> Task goal: Set down the first line below and each line after it, ending with the one that holds "впервые в своей и". Pictures do not belong in the copy.

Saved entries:
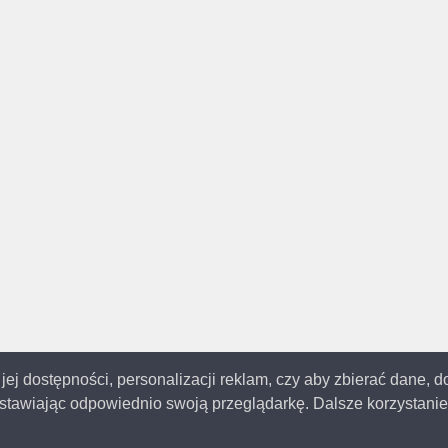
 jej dostępności, personalizacji reklam, czy aby zbierać dane, 
tawiając odpowiednio swoją przeglądarkę. Dalsze korzystanie 
© 2014-2023
Katowice.me
Wszystkie prawa zastrzeżone | Aktualizacja: 19.12.202
 strona używa ciasteczek (cookies), dzięki którym nasz serwis może działać lepi
z ogólno dostępnych baz umieszczonych w Internecie. Masz prawo do zmiany o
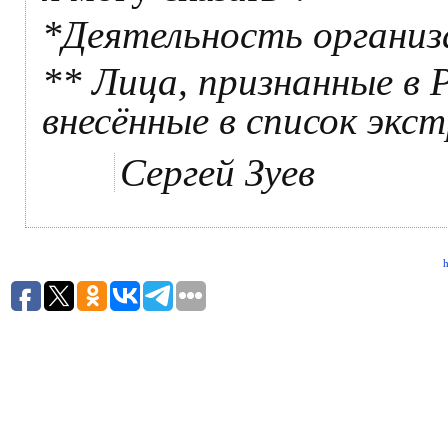
*Деятельность организ
** Лица, признанные в 
внесённые в список эк
Сергей Зуев
h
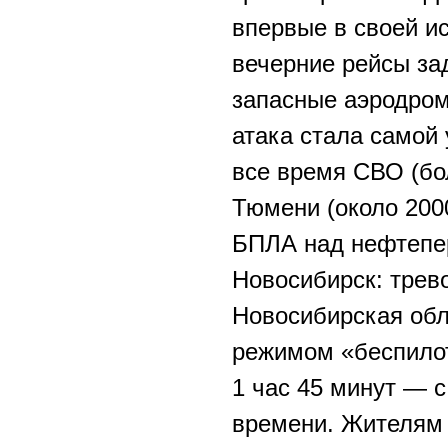
впервые в своей и
вечерние рейсы за
запасные аэродром
атака стала самой
все время СВО (бо
Тюмени (около 2000
БПЛА над нефтепе
Новосибирск: трев
Новосибирская обл
режимом «беспилот
1 час 45 минут — с
времени. Жителям 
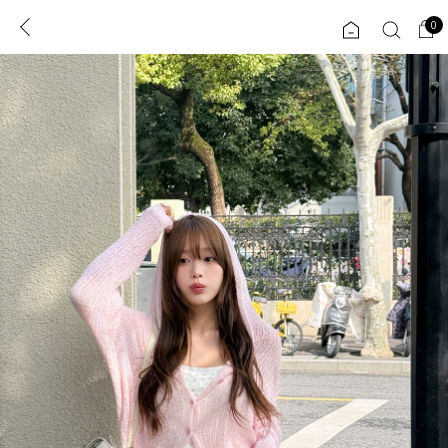
0
0
1초 회원가입
로그인
ENG
TW
콘텐츠
리뷰 & 혜택
플러스핏
회원혜택
입
JP
CATEGORY
COMMUNITY
도착보장⚡
ALL
인플루언서 pick!
익스클루시브
신상 5%
아우터
베스트
티셔츠
MADE
니트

> Written reply:
 jej dostępności, personalizacji reklam, czy aby zbierać dane, 
tawiając odpowiednio swoją przeglądarkę. Dalsze korzystanie 
© 2014-2023
Katowice.me
Wszystkie prawa zastrzeżone | Aktualizacja: 19.12.202
 strona używa ciasteczek (cookies), dzięki którym nasz serwis może działać lepi
z ogólno dostępnych baz umieszczonych w Internecie. Masz prawo do zmiany o
*Деятельность организ
** Лица, признанные в 
внесённые в список эк
Сергей Зуев
h
впервые в своей и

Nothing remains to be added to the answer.